The main work here is using VOP_READ or VOP_WRITE together with struct iovec and struct uio. kern/syscall/loadelf.c is a good start point. However, we need to initialize the uio for read/write for user space buffers. That means the uio->uio_segflg should be UIO_USERSPACE.

Note that uio->uio_resid is how many bytes left after the IO operation. So you can calculate how many bytes are actually read/written by len - uio->uio_resid.

Since we've carefully handled std files when initialization. Here we just treat them as normal files and pay no special attention to them.


The hardest thing here is not how to write sys_dup2, but instead how dup2 is supposed to be used. Here is a typical code snippet of how to use dup2

int logfd = open("logfile", O_WRONLY);

/* note the sequence of parameter */ 
dup2(logfd, STDOUT_FILENO); 

/* now all print content will go to log file */ 
printf("Hello, OS161.\n");

We can see that in dup2(oldfd, newfd):

  • After dup2, oldfd and newfd points to the same file. But we can call close on any of them and do not influence the other.

  • After dup2, all read/write to newfd will be actually performed on oldfd. (Of course, they points to the same file!!)

  • If newfd is previous opened, it should be closed in dup2 ( according to dup2 man page).

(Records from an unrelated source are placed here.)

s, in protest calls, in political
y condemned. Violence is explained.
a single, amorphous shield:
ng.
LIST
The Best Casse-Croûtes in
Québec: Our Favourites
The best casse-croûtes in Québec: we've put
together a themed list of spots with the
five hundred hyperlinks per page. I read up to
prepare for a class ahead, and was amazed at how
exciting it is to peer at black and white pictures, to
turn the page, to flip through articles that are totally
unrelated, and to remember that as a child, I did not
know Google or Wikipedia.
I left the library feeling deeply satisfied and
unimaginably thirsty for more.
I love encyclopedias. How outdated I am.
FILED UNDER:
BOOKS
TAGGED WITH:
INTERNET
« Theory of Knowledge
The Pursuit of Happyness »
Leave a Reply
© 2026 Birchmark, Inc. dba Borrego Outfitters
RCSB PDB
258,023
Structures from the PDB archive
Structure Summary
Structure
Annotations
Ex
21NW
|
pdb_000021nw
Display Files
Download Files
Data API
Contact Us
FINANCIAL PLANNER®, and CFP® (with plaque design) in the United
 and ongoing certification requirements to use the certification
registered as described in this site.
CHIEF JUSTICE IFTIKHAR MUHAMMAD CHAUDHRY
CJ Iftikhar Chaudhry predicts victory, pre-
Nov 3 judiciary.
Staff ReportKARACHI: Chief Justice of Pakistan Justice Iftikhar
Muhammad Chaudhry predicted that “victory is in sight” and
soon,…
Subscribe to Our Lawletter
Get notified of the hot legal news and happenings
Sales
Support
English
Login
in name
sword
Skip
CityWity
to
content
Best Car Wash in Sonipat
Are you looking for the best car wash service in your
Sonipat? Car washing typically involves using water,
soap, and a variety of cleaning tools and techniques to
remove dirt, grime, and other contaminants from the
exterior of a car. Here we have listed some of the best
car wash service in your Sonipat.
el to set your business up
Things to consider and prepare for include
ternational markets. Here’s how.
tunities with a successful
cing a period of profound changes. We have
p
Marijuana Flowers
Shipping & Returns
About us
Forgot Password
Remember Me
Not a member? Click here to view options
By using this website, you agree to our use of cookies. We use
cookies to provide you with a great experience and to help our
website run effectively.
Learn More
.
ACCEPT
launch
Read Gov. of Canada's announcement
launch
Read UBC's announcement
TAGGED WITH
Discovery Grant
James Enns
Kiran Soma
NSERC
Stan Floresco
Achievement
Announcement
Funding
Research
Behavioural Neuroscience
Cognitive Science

Once we're clear about these. Coding sys_dup2 is a piece of cake. Just don't forget to maintain the fdesc->ref_count accordingly.

sys_lseek, sys_chdir and sys__getcwd

Nothing to say. Use VOP_TRYSEEK, vfs_chidr and vfs_getcwd respectively. Only one thing, if SEEK_END is used. use VOP_STAT to get the file size, as we did in sys_open

64-bit parameter and return value in lseek

This is just a minor trick. Let's first see the definition of lseek

off_t lseek (int fd, off_t pos, int whence)

And from $OS161_SRC/kern/include/types.h, we can see that off_t is type-defined as 64-bit integer (i64). So the question here is: how to pass 64-bit parameter to sys_lseek and how get the 64-bit return value of it.

Pass 64-bit argument to sys_lseek

From the comment in $OS161_SRC/kern/arch/mips/syscall/syscall.c, we can see that, fd should be in $a0, pos should be in ($a2:$a3) ($a2 stores high 32-bit and $a3 stores low 32-bit), and whence should be in sp+16. Here, $a1 is not used due to alignment.

So in the switch branch of sys_lseek, we should first pack ($a2:$a3) into a 64-bit variable, say sys_pos. Then we use copyin to copy whence from user stack (tf->tf_sp+16).

Get 64-bit return value of sys_lseek

Also from the comment, we know that a 64-bit return value is stored in ($v0:$v1) ($v0 stores high 32-bit and $v1 stores low 32-bit). And note that after the switch statement, retval will be assigned to $v0, so here we just need to copy the low 32-bit of sys_lseek's return value to $v1, and high 32-bit to retval.